Carlyle, TCW management reach deal on acquisition
By Douglas Appell | August 9, 2012 11:50 am
Carlyle Group and TCW management will acquire The TCW Group from Paris-based Societe Generale.
Financial terms were not disclosed.
David Lippman, previously group managing director and head of fixed income at TCW, becomes president and CEO of TCW Group, effective immediately.
Mr. Lippman succeeds Marc I. Stern. Mr. Stern, who is also currently vice chairman of TCW, will become chairman of the newly formed TCW board of managers with the deal's anticipated completion in the first quarter of 2013.
Under terms of the deal, the TCW ownership stake held by its management and employees on a fully diluted basis will roughly double to about 40%.
For Carlyle, the deal will be a private equity investment rather than a permanent acquisition. Equity for Carlyle's investment in the deal will come from two of the private equity giant's existing funds, Carlyle Partners V, a $13.7 billion U.S. buyout fund, and the $1.1 billion Carlyle Global Financial Services Partners fund.
TCW's assets under management are roughly $130 billion, up from $127.3 billion as of June 30.
TCW executives confirmed that Carlyle will hold four of seven seats on TCW's board when the deal is completed.
In a joint telephone interview with Messrs. Lippman, Stern and Olivier Sarkozy, Carlyle managing director and head of the firm's financial services team, Mr. Lippman said the deal will allow TCW management and key employees to boost their combined equity stake in the company “from 17% to over 40%,” further strengthening the alignment of interests between employees and TCW clients.
Mr. Lippman rejected talk that compensation cuts in return for that equity were a centerpiece of efforts to boost TCW's profitability under the Carlyle deal. “Currently, there are over 150 holders of equity at the company and the vast majority will see absolutely no difference in their compensation,” he noted.
Mr. Stern, however, conceded the additional equity distribution would be “very useful in restructuring some of the compensation aspects of the firm.”
Asked about talk that a majority of key equity portfolio managers at TCW had yet to accept new long-term contracts with compensation cuts in return for equity, Peter Viles, a spokesman for the company, declined to comment.

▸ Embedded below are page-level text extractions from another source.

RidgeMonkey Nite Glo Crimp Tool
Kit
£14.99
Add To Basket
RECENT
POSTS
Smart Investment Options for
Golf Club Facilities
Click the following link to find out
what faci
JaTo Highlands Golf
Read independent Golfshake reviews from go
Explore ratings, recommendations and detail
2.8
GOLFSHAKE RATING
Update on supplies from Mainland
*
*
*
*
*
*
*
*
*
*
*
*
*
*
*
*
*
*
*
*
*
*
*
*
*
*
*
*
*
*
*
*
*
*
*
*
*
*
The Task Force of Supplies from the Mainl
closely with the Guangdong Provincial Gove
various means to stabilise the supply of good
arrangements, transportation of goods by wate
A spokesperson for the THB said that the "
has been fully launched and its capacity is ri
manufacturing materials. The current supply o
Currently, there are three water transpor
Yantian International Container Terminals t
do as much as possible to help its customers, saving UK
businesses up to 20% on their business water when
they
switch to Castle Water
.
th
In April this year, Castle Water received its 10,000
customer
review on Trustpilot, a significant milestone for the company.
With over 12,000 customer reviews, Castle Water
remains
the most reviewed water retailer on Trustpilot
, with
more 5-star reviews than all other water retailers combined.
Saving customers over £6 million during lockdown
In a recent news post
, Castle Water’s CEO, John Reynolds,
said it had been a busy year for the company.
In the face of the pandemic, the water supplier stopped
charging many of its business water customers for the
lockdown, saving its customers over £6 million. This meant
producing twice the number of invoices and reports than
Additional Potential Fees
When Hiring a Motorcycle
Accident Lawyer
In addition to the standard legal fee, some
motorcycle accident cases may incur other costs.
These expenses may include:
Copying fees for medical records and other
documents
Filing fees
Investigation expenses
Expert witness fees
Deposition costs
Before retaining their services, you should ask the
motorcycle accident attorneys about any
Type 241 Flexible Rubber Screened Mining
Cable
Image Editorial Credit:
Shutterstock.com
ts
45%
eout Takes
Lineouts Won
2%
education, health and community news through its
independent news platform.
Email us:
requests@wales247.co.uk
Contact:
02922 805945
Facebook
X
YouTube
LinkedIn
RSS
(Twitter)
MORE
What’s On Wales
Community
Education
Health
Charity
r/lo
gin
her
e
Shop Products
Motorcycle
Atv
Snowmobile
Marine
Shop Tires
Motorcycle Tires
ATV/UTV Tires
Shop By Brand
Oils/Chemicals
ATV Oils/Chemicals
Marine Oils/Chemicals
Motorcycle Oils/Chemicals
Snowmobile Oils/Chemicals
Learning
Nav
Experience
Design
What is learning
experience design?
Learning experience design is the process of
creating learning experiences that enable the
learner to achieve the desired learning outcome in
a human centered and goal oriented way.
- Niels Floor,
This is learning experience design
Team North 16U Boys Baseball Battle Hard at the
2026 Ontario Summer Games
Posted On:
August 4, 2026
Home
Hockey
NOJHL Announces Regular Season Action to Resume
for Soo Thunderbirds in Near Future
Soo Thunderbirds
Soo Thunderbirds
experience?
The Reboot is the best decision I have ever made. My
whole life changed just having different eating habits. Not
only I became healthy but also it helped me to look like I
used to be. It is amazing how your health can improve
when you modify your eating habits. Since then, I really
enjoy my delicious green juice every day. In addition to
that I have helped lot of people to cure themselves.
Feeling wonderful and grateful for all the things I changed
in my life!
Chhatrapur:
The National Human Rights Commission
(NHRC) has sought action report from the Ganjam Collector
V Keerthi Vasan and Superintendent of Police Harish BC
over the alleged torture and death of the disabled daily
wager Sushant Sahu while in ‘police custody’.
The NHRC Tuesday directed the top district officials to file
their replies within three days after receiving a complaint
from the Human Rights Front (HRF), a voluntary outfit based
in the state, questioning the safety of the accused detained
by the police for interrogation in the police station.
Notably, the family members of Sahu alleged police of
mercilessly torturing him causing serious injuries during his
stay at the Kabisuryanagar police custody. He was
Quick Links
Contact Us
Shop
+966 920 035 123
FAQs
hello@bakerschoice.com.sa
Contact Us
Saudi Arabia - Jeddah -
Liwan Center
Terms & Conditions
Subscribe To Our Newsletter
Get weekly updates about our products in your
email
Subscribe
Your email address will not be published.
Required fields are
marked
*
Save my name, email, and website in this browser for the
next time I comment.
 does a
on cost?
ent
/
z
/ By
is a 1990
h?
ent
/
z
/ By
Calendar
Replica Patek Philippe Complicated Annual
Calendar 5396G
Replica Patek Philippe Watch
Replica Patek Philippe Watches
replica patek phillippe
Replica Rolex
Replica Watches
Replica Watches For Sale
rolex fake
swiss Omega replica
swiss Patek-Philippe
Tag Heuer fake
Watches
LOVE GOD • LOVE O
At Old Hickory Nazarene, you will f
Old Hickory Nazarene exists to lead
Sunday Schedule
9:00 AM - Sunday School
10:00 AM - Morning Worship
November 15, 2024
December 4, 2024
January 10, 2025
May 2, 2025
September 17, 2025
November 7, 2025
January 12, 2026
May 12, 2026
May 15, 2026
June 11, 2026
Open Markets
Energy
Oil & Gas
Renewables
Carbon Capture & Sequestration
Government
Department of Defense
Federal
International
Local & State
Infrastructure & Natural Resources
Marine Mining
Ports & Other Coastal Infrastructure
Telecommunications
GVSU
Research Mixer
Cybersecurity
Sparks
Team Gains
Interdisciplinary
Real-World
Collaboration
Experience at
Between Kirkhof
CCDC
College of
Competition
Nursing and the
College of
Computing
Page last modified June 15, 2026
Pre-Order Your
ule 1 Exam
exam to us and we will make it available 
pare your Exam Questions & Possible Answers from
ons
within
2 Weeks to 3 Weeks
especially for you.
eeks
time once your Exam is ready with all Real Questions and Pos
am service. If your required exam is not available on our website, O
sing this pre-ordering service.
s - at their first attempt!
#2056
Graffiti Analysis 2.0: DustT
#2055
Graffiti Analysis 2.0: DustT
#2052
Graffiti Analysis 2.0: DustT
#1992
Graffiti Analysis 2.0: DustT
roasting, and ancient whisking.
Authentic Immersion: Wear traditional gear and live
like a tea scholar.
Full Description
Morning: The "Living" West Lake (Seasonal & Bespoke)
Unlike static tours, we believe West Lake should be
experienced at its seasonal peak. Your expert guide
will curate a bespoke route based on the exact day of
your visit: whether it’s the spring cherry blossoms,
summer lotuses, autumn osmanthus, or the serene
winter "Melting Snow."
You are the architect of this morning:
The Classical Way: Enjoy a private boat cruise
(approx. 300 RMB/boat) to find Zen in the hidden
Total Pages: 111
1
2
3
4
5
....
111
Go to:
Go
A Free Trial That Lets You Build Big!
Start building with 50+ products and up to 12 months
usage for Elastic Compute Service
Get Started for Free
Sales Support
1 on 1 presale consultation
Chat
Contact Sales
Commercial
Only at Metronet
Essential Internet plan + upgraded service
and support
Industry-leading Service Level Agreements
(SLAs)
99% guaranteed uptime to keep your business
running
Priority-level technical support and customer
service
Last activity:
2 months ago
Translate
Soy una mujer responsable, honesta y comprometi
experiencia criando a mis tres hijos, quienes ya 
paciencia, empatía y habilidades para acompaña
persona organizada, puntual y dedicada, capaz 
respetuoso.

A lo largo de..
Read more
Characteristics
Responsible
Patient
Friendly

Messrs. Lippman, Stern and Sarkozy likewise rejected speculation that TCW could face big layoffs. In effect, “there's no restructuring coming,” Mr. Lippman said. The company is working “just fine,” and with the completion of the deal there'll be more continuity than change at TCW, he added.
Mr. Lippman called TCW's operating margins “very healthy,” but declined to provide specific numbers.
Mr. Sarkozy likewise said Carlyle doesn't think TCW needs any fixing, with the company's broad suite of fixed-income and equity strategies for both institutional and retail investors “almost tailor-made for the environment that we're in.”
Mr. Sarkozy conceded that, unlike TCW's fast-growing fixed-income business, the company's equity operations aren't firing on all cylinders, but he said Carlyle will support management's plans to focus resources on its equity offerings. He predicted a “huge opportunity” for TCW in building that business.
The deal involves only “modest leverage,” Mr. Sarkozy said. He declined to provide specific details. Mr. Lippman called the low leverage Carlyle was willing to use a principal factor in management's eagerness to work with the private equity company.
Asked whether Carlyle's eventual exit from its investment would involve an IPO, all three said it's too early to speculate. However, Mr. Sarkozy conceded that one of the main attractions for his firm when looking at TCW was its potential attractiveness as a public company.